II n’est pas sans intérêt de chercher ici les sources de l’estime qu’avait l’archevêque Basile pour la culture européenne. Il a le sentiment aigu que même l’Europe sécularisée est imprégnée d’un esprit chrétien, que l’on devine dans toute son expérience de vie et dans la poésie en particulier. Le fondement chrétien de l’Europe est évident pour celui qui a des yeux pour voir et des oreilles pour entendre. Il n’a pas besoin d’être déclaré formellement. Cette reconnaissance à l’égard de l’Europe, Mgr Basile la gardera toujours, comme il gardera toujours la conscience d’appartenir à la culture chrétienne orientale. Il a une merveilleuse capacité de trouver dans le monde qui l’entoure des reflets de la vérité qui l’intéresse. Dans les lettres à son frère Igor A. Krivochéïne du 2 octobre et du 8 décembre 1956 il s’émerveille sincèrement des œuvres du créationniste anglican connu Eric Lionel Mascall (4) et de l’évolutionniste catholique Teilhard de Chardin. Et cependant il n’idéalise nullement la vie européenne.

En 1956, Mgr Basile se voit placé devant une décision difficile: quitter l’Angleterre et Oxford, commencer à travailler sur le commentaire et l’édition des œuvres de saint Syméon le Nouveau Théologien et servir en France, à Paris. Dans une lettre du 10 juillet 1956, envoyée d’Oxford à I. A. Krivochéïne à Moscou, il donne une évaluation comparative des deux pays: «Du point de vue ecclésiastique, c’est mieux en France, car il y a là plus d’Orthodoxes, et la vie ecclésiale y est mieux organisée. Généralement, la situation intellectuelle et culturelle de la France m’est beaucoup plus proche… En général, intellectuellement les Français sont plus forts que les Anglais». Et encore: «L’Angleterre est un pays plus libre que la France, la police est moins arbitraire ici, les autorités et la société se comportent mieux à l’égard du patriarcat de Moscou».

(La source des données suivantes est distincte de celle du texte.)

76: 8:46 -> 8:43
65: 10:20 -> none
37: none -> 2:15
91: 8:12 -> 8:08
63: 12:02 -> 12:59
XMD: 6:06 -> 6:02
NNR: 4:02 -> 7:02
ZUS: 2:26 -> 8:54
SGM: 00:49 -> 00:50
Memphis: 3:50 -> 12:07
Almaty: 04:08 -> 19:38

Dans une lettre du 25 décembre 1956, envoyée d’Oxford, il décrit sincèrement à son neveu Nikita I. Krivochéïne son amour pour l’Europe: «Bien que je vive en Occident et que j’estime et même aime l’Occident en beaucoup de choses, je ne suis pourtant pas un «Occidentaliste». J’aime beaucoup plus le monde grec que le monde latin, Byzance que le moyen âge occidental, et bien sûr l’Orthodoxie et non le Catholicisme romain. J’aime beaucoup aussi la Russie, toute sa culture et son histoire, bien que Byzance et l’Orthodoxie «patristique» me soient peut-être encore plus proches». Son patriotisme était en même temps dépourvu de toute bigoterie. Ainsi, dans une lettre du 2 janvier 1976 à Igor A. Krivochéïne, il parle des «Lettres de Russie» d’Astolphe de Custine. — interdites comme diffamatoires par la censure impériale en 1843, — comme contenant «des observations et des remarques géniales» tout en étant, évidemment, «d’une monstrueuse incompréhension et partialité».

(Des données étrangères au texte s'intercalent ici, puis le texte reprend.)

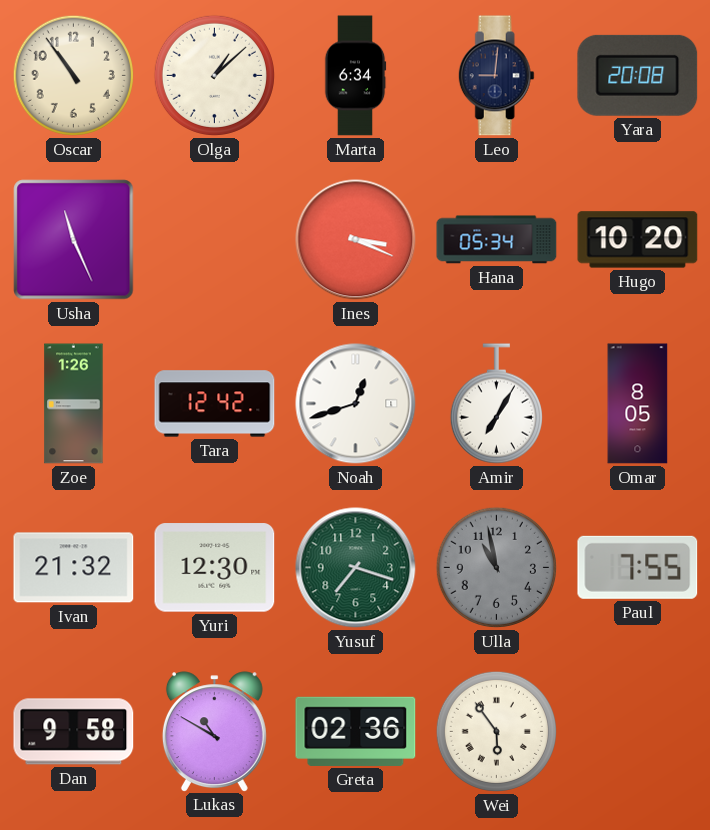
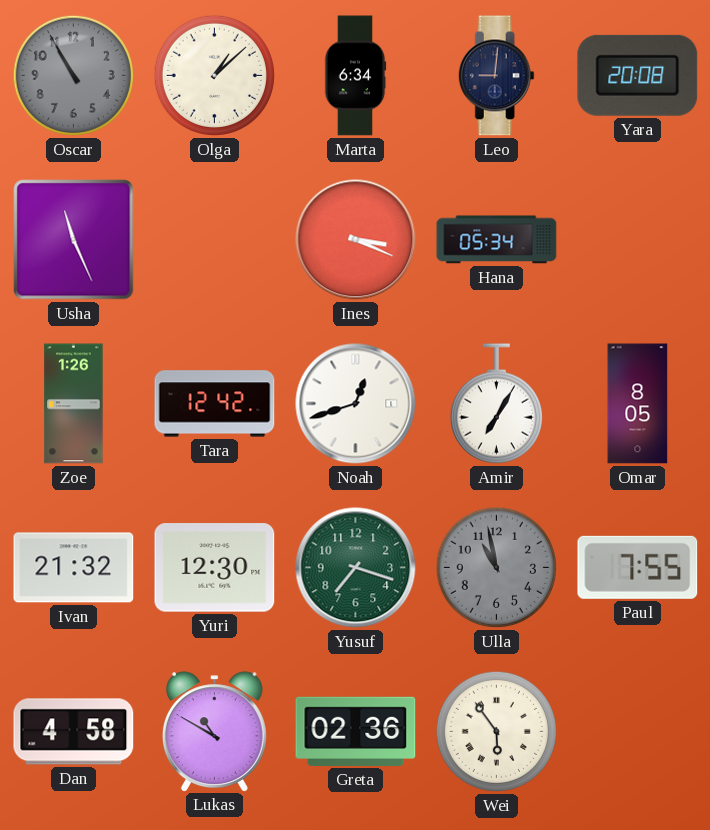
Oscar: 10:54 -> 10:55
Oscar dial: cream -> grey
Hugo: 10:20 -> none
Dan: 9:58 -> 4:58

Toutefois, l’on sent l’appartenance de Monseigneur à la culture européenne à un niveau plus intérieur, qui n’apparaît pas à première vue à la lecture de ses lettres. Monseigneur n’était pas du tout étranger aux questions d’actualité. Dans ses lettres, surtout celles adressées à son frère à Paris (dans celles qu’il envoya à Moscou on sent une forte autocensure), il y a constamment des appréciations des événements de la politique mondiale, appréciations morales notamment où il se montre une personnalité vraiment universelle. Ici il manifeste un sens particulier de l’histoire dans la mesure où l’intensité des émotions est liée au pouls accéléré des événements. Cela est particulièrement sensible dans les lettres de l’année 1975, particulièrement folle dans l’histoire du monde: les complications des relations entre l’Est et l’Ouest, interprétées par beaucoup comme une concession au communisme agressif, la chute de Saigon, Helsinki, la terreur en Espagne et la révolution au Portugal, la répression du mouvement dissident en URSS, l’Archipel Goulag, le «Soyouz-Appolon» soviéto-américain, — le temps avait accéléré son pas et la prière du chrétien avait de la peine à suivre.

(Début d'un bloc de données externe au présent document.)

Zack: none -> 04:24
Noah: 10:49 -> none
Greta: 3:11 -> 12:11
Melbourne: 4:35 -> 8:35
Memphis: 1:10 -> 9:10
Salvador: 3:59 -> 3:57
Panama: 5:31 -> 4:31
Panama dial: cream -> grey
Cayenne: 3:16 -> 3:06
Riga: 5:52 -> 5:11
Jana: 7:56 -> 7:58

Une des sources principales d’information pour Monseigneur Basile, à cette époque, est l’hebdomadaire La Pensée Russe. On s’étonne de la rapidité avec laquelle il réagit, dès le lendemain, sur ce qu’il y a lu. Les startsy du Mont Athos avaient une attitude partagée à l’égard de la presse. Saint Silouane (Antonov, t 1938) n’aimait pas les journaux, mais il ne se disputait pas avec ceux qui, les lisant, étaient remplis d’amour et de prière pour le monde de Dieu. Skhiarchimandrite Sophrony (Sakharov) se rappelle une conversation entre le père Silouane et un des spirituels du monastère, où le starets disait que «la lecture des journaux obscurcit l’esprit et trouble la prière pure». Le père spirituel, par contre, considérait que les journaux aident à prier, car l’âme du moine qui oublie le monde s’enferme en elle-même et sa prière faiblit. La lecture des journaux, qui rappelle le monde et ses souffrances stimule le désir de prier. La différences des points de vue sur les choses de ce monde n’a pas divisé la communauté athonite (5).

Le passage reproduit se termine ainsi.